Relevant Biblical Passages

  • Read the entire book of Jonah.
  • Nahum. Again, the whole book is against Nineveh and will provide an open window onto the feelings of Israelites against the hated Assyrians.
  • Jeremiah 18. An interesting passage on human and divine repentance. Does God change his mind? What does this thought frighten us? What does this chapter tell us about the conditional nature of at least some predictions? What are the conditions? What characteristics of God make this possible?
  • Ezekiel 18. Another text on repentance and punishment.
  • Genesis 6; Genesis 18; Exodus 32, etc. A number of biblical passages introduce us to the idea of God’s “repentance.” What does it mean that
    God repents or relents? How should we understand references to God’s changing his mind or being sorry he did something? Has our concern that “I the Lord do not change” (Malachi 3:6) painted us into a corner with little wiggle room for us and for God? Would a look at the context of the Malachi passage make a difference? In what ways could God change and we not be overly bothered?

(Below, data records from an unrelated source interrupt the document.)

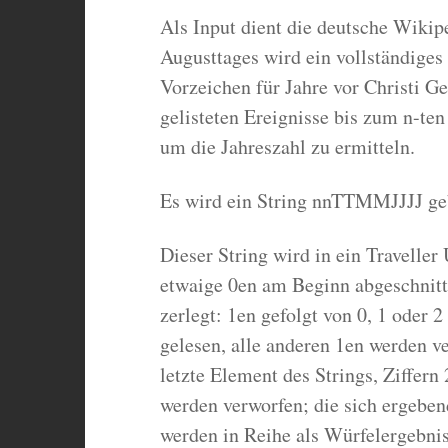
Als Input dient die deutsche Wikipe
Augusttages wird ein vollständige
Vorzeichen für Jahre vor Christi Ge
gelisteten Ereignisse bis zum n-te
um die Jahreszahl zu ermitteln.
Es wird ein String nnTTMMJJJJ geb
Dieser String wird in ein Travelle
etwaige 0en am Beginn abgeschnitte
zerlegt: 1en gefolgt von 0, 1 oder 
gelesen, alle anderen 1en werden ve
letzte Element des Strings, Ziffern
werden verworfen; die sich ergebe
werden in Reihe als Würfelergebnis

Contributions to the study of Jonah

  • Jonah’s message appears to be judgmental. What did that mean in the context of Israel’s feelings toward their arch-enemy – good news or bad? What did it mean for Nineveh?

Lessons for Life

  • Are there occasions when speeches of judgment are necessary, when people need to be called to accountability? What occasions would we include here? And would we accomplish this task in the same way as in the Old Testament? Or are there ways more fitting to the modern world by which we might call people’s attention to wrongs they are doing against God or other people?